Sia la Parola, come il Pane noi siamo chiamati a mangiare non in modo eccessivo, ma neanche in modo troppo saltuario. Bando alla bulimia e bando alla anoressia della fede. Ogni giorno siamo chiamati a fare Eucaristia. Significa che ogni giorno siamo chiamati a fare Messa come sacramento celebrato, ma anche a fare Messa sul mondo.

La Parola e il Pane che mangiamo non è mai qualcosa solo di personale, ma è soprattutto un gesto comunitario. Noi mangiamo perché la Parola mangiata e il Pane mangiato possano entrare in circolo nel Corpo di Cristo che è la comunità dei credenti. Una dimensione essenziale della chiesa è quella di essere missionaria. Questo significa che noi siamo chiamati a mangiare il Pane e la Parola per nutrire la nostra fede e nutrire la chiesa tutta perché possa diventare Corpo e Parola di vita comunicata al mondo: la chiesa si deve lasciare mangiare dal mondo per cui è stata fondata. Questo significa essere sale della terra e luce del mondo: perdersi nel mondo come si perde e si disperde il sale nei cibi, perdersi e disperdersi come si disperde la luce che viene assorbita dai corpi illuminati.

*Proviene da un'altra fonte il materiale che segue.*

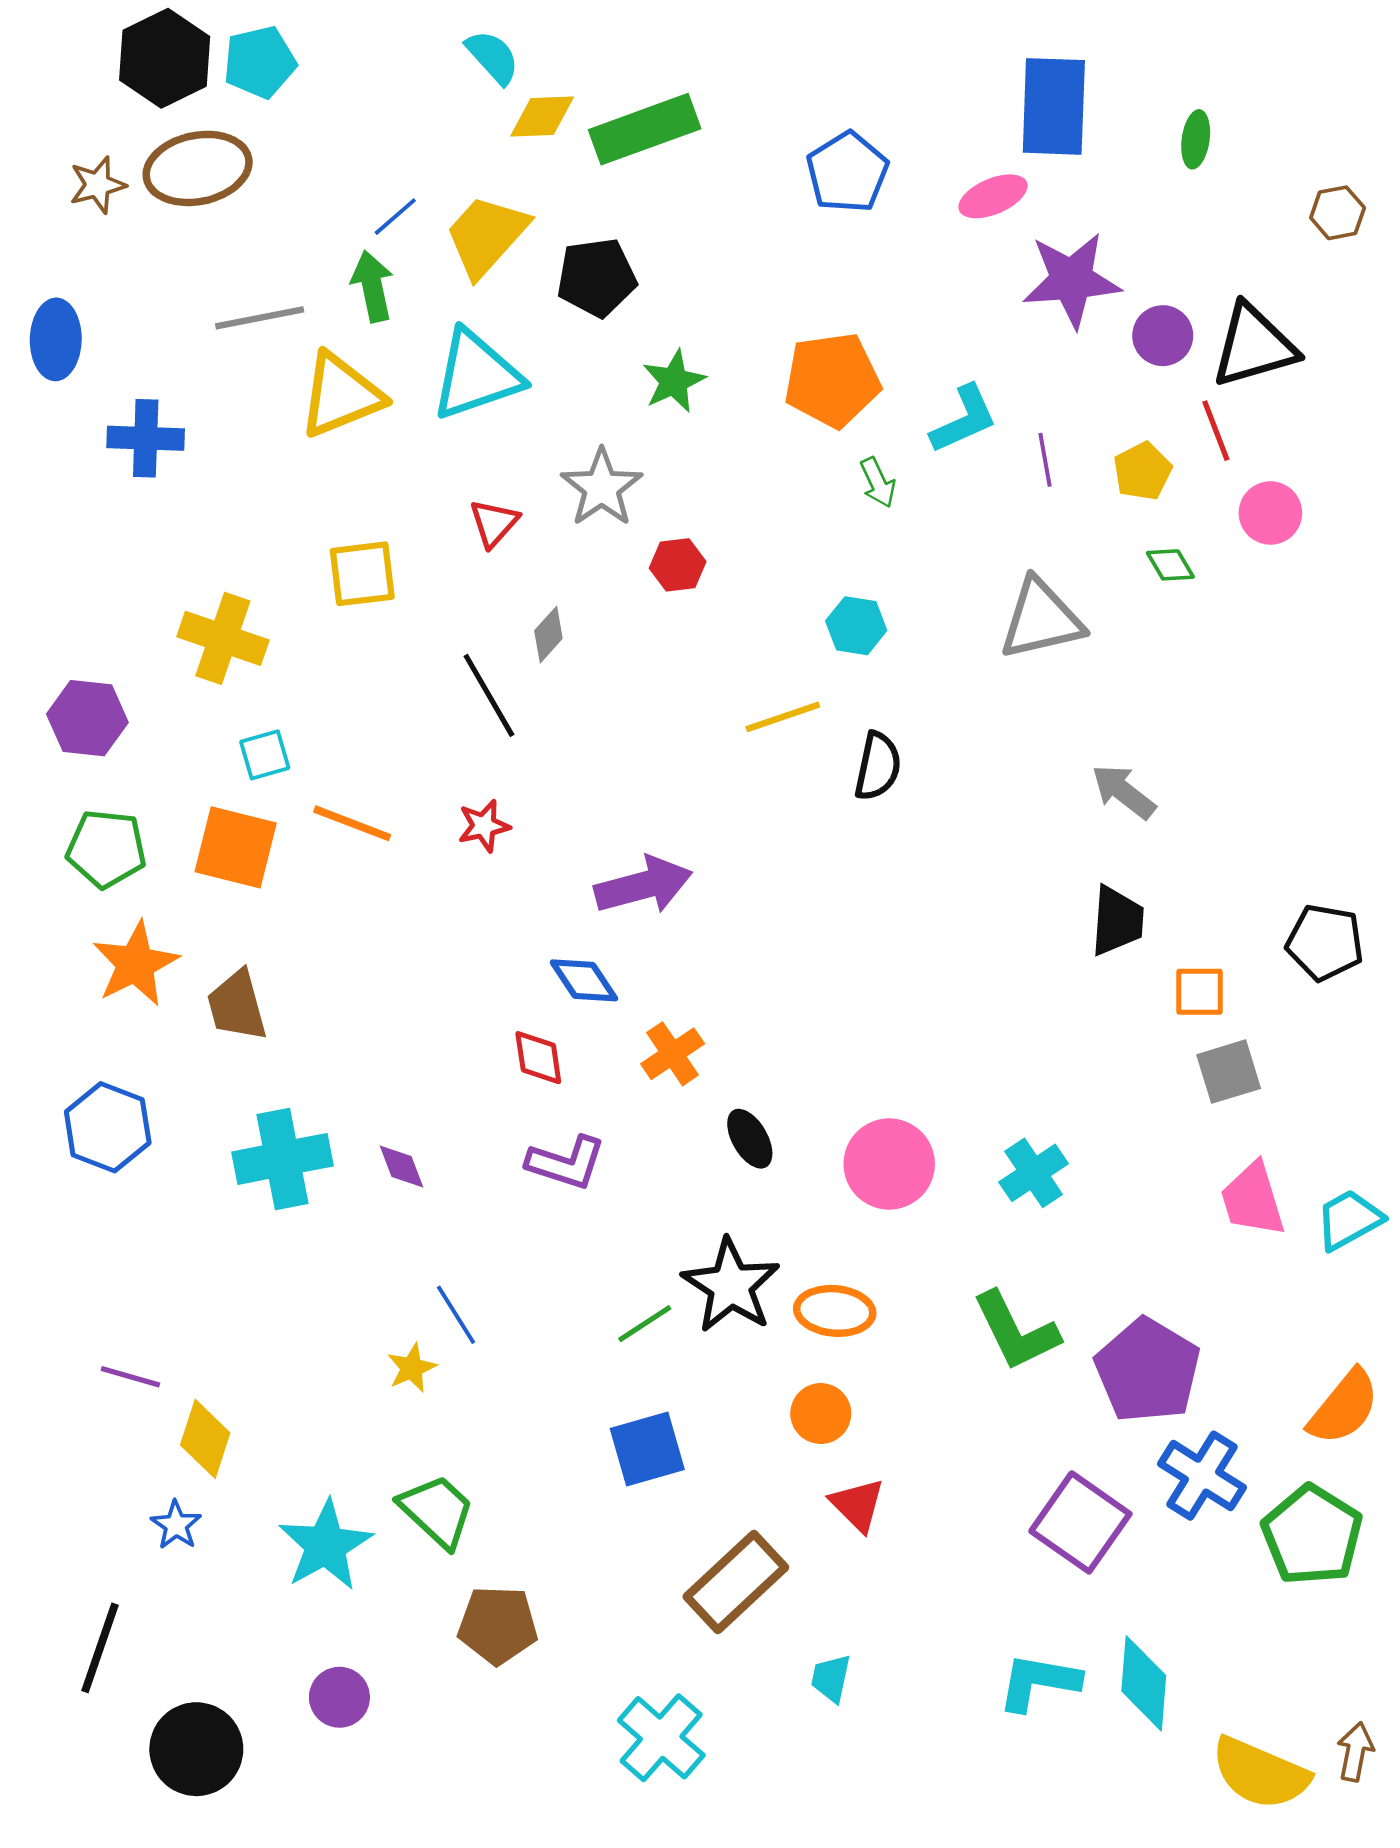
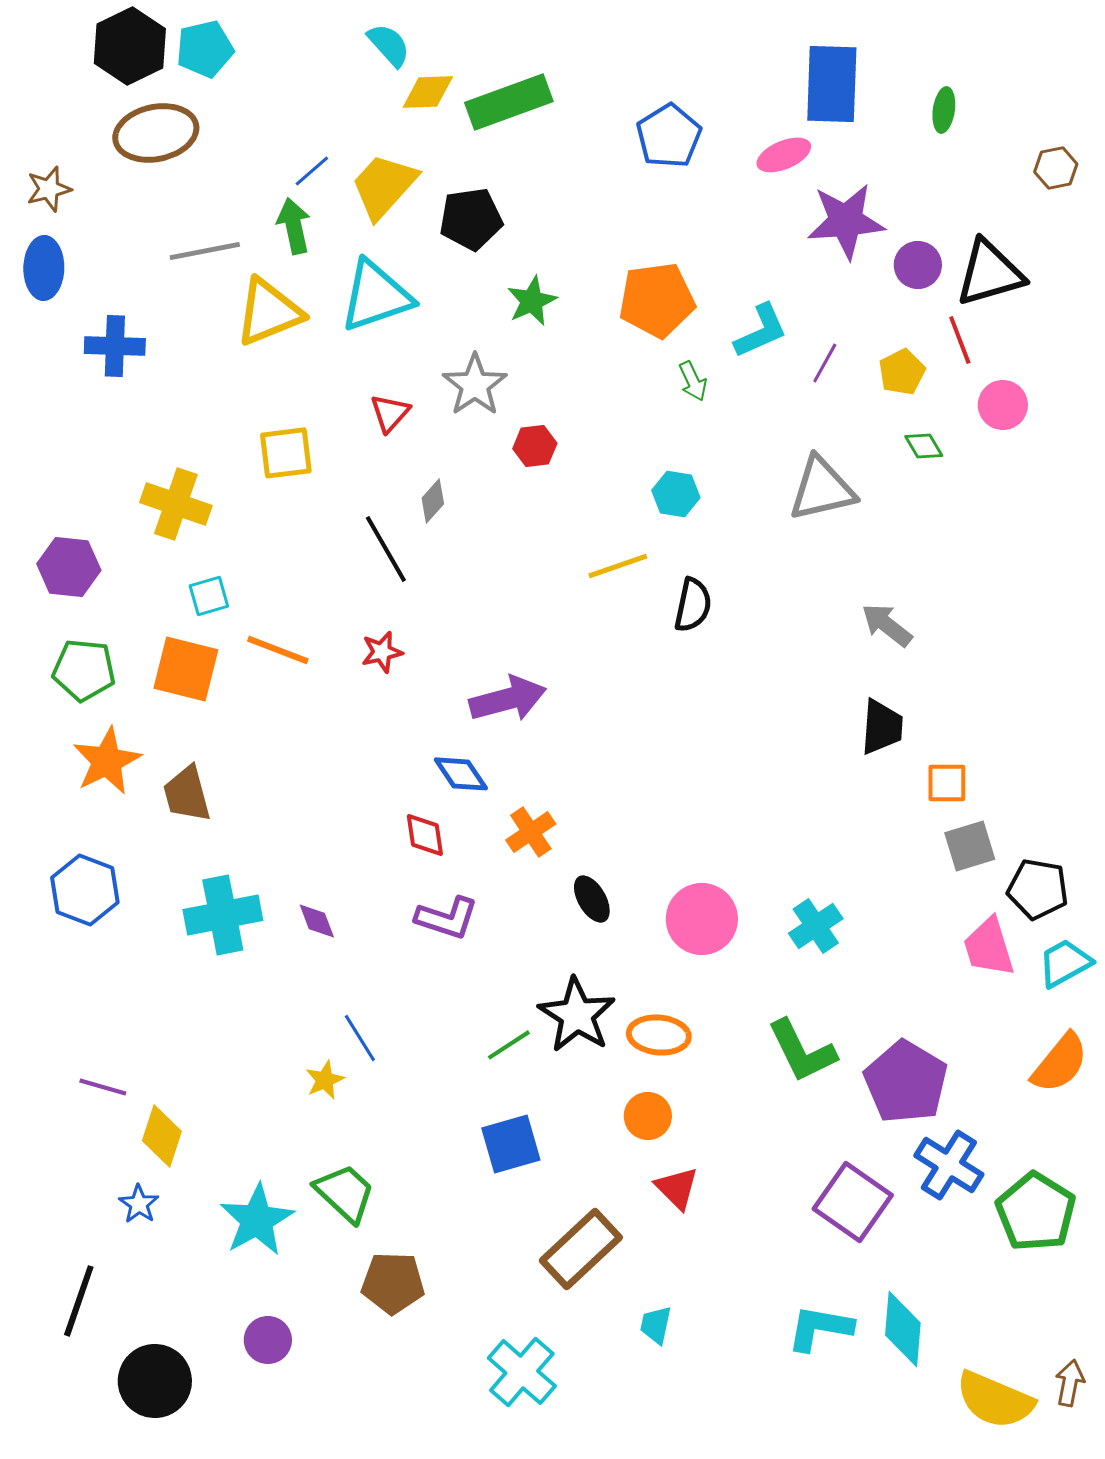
brown star: (98, 185) -> (49, 189), moved
purple line: (1045, 460) -> (825, 363), turned 39
black pentagon: (1325, 942) -> (1038, 889), moved
orange semicircle: (1344, 1407) -> (1060, 1063), moved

Questo essere Luce, questo essere Sale, questo essere Parola, questo essere Corpo è dovere esserlo ogni giorno; è nella natura delle cose che non possiamo farci delle grandi abbuffate o dei grandi digiuni. Mangiare e camminare, camminare e mangiare ogni giorno è nella natura delle cose: questa è la nostra chiamata, essere come Gesù.

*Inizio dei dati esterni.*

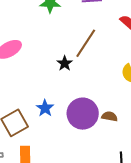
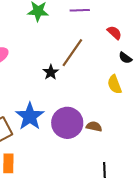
blue star: (45, 108) -> (30, 116), size x1.6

I cristiani non sono chiamati a convertire il mondo per tirare tutti nella chiesa, perché così siamo in tanti che credono e allora vuol dire che abbiamo ragione noi: questa fondamentalmente è un pregiudizio democratico e una mancanza di fede. I cristiani sono chiamati ad essere sale per dare sapore al mondo nella non visibilità. Questo è amore e non uso degli altri, questa è gratuità. Non cediamo alla tentazione di doverci sentire tanti e grandi e potenti: questa è mancanza di fede nel Risorto, questo non è avere compreso la nostra vocazione ad essere a servizio del mondo.

Questo modo di fare e di essere ci porta a credere, è un modo concreto per dare da mangiare al mondo affamato di Dio, è un modo vivo per dare la vita al mondo. Gesù è la carne che dà la vita, chi mangia di questo avrà la vita: noi siamo portatori di questa carne e siamo chiamati a lasciarci mangiare dal mondo perché il mondo viva.

Questa è vera solidarietà, questo ci richiama la vera dimensione della Eucaristia che è condivisione con i fratelli. Tutta la nostra fede non è per noi ma è per condividere, per essere solidali e poter ritrovare l’unità perduta intorno al dono per eccellenza che è Cristo Pane di Vita. Mangiamo e lasciamoci mangiare!

Non siamo noi per primi che crediamo, ma è il Padre che “attira” per primo. (…) E’ lui per primo che è chiamato ad avere fede in noi. Questo è più straordinario del fatto che noi possiamo credere in lui: tutto sommato, credere in Dio è più facile, perché Dio è affidabile; il difficile è che lui creda in noi! Questa sua fiducia su ciascuno di noi è la forma principale della sua attrazione: un Dio così è un Dio che conferma, secondo dopo secondo, un valore che non immaginiamo nemmeno di avere.